Теперь, когда построение империи было уже на мази, у них хватало денег, получаемых в виде дани от транспортных рабочих, а иногда и попросту экспроприируемых, на покупку материалов, прежде в подземелье недоступных. Вилл первым начал постоянно держать при себе магниевые фальшфейеры и темные очки, как у сварщиков, а Оборванец, бывший не только его заместителем, но и, как все знали, закоренелым подхалимом, тут же последовал его примеру. Что лишний раз показывает, как быстро и как высоко вознеслась звезда Вилла.
— С этими лошадями так не получится, — покачал головой Вилл.
— Почему это?
— Они слепые, — сказал Вилл. — А теперь — стихни.
Через какое-то время звяканье прекратилось, что означало, что скоро появятся лошади. Еще какое-то время спустя Вилл почти уверенно решил, что слышит что-то похожее на шум далекого дождя. Это был не столько даже звук, сколько желание его услышать. И все же он был. Возможно.
— Не бери переднего коня, — посоветовал призрачный голос.
— Почему не брать? — спросил Вилл так же беззвучно. — Ведь, конечно же, вожак самый быстрый, а потому самый ценный.

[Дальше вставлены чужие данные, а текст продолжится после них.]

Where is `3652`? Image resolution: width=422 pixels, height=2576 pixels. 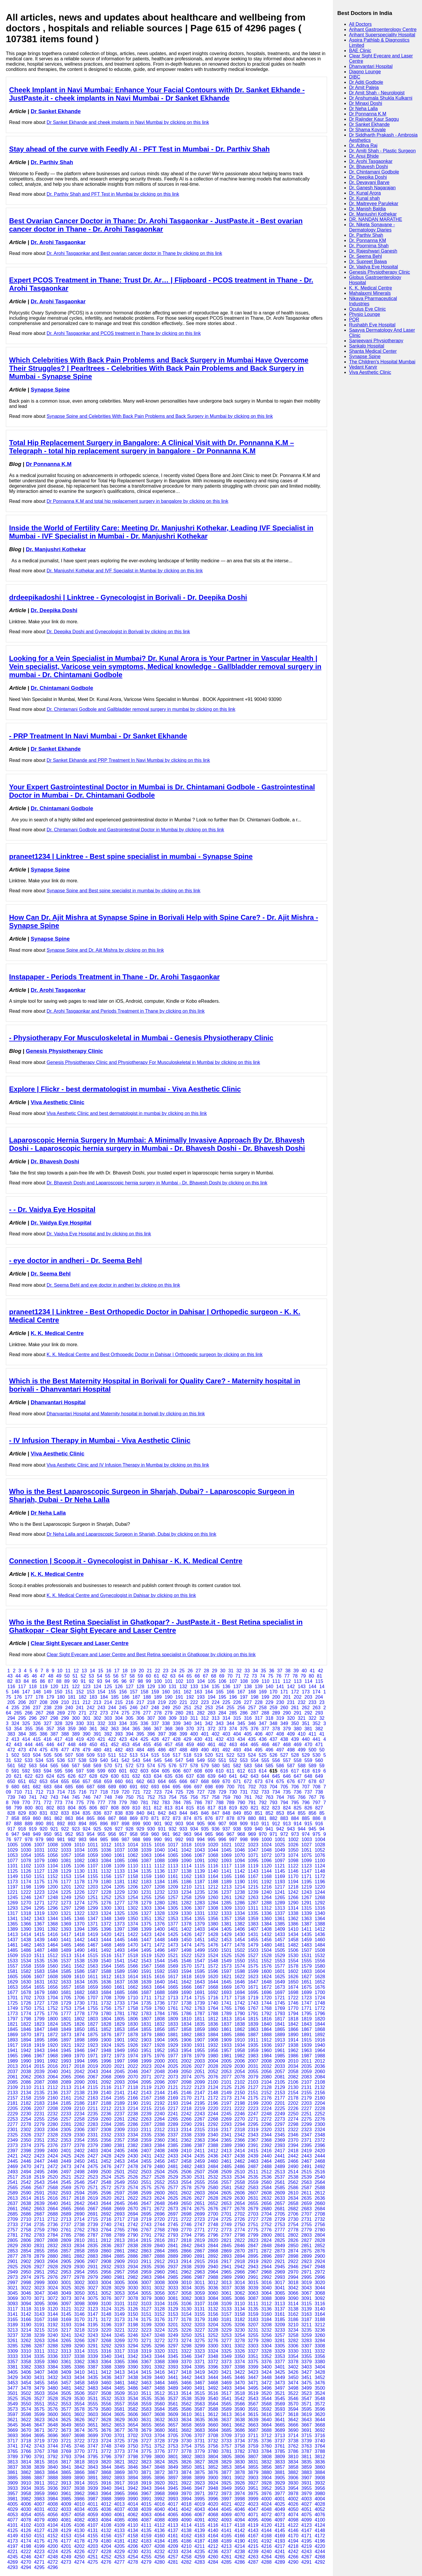
3652 is located at coordinates (106, 2424).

— Ничего подобного. Быстрый — это наверное, но при этом зеленый, неопытный. Лошади поумнее держатся позади, позволяя молодым жеребцам, их героям, брать на себя и лидерство, и все связанные с ним риски. Они легко заменимы. Если хочешь добыть Царь-кобылицу, она держится где-то в середине табуна. Она и самая быстрая, и самая умная, не оскальзывается на влажных поверхностях, осторожна на сухих и всегда настороже, даже тогда, когда опасности вроде и нет.
В глубине туннеля расцвело едва заметное сияние, так светится изнутри океан в глухую безлунную ночь. И еще еле слышный звук, словно где-то вдали дышали полной грудью десятки животных.
— Идут, — прошептал Оборванец.
И наконец появились бледные, как морская пена, лошади. Среди них, ничуть от них не отставая, носились едва различимые тени. Это был лошадиный народ, старые хайнты, голые, в чем мать родила. Они ощущались даже на расстоянии, потому что вместе с ними волною катился страх. Они не умели растить урожай, не умели строить и разводить огонь, однако с ними все еще пребывали древние силы, они умели порождать ужас и использовать его как оружие. Этим ужасом они пасли своих лошадей. С помощью этого ужаса они сражались, бросая на врагов мощные тела животных.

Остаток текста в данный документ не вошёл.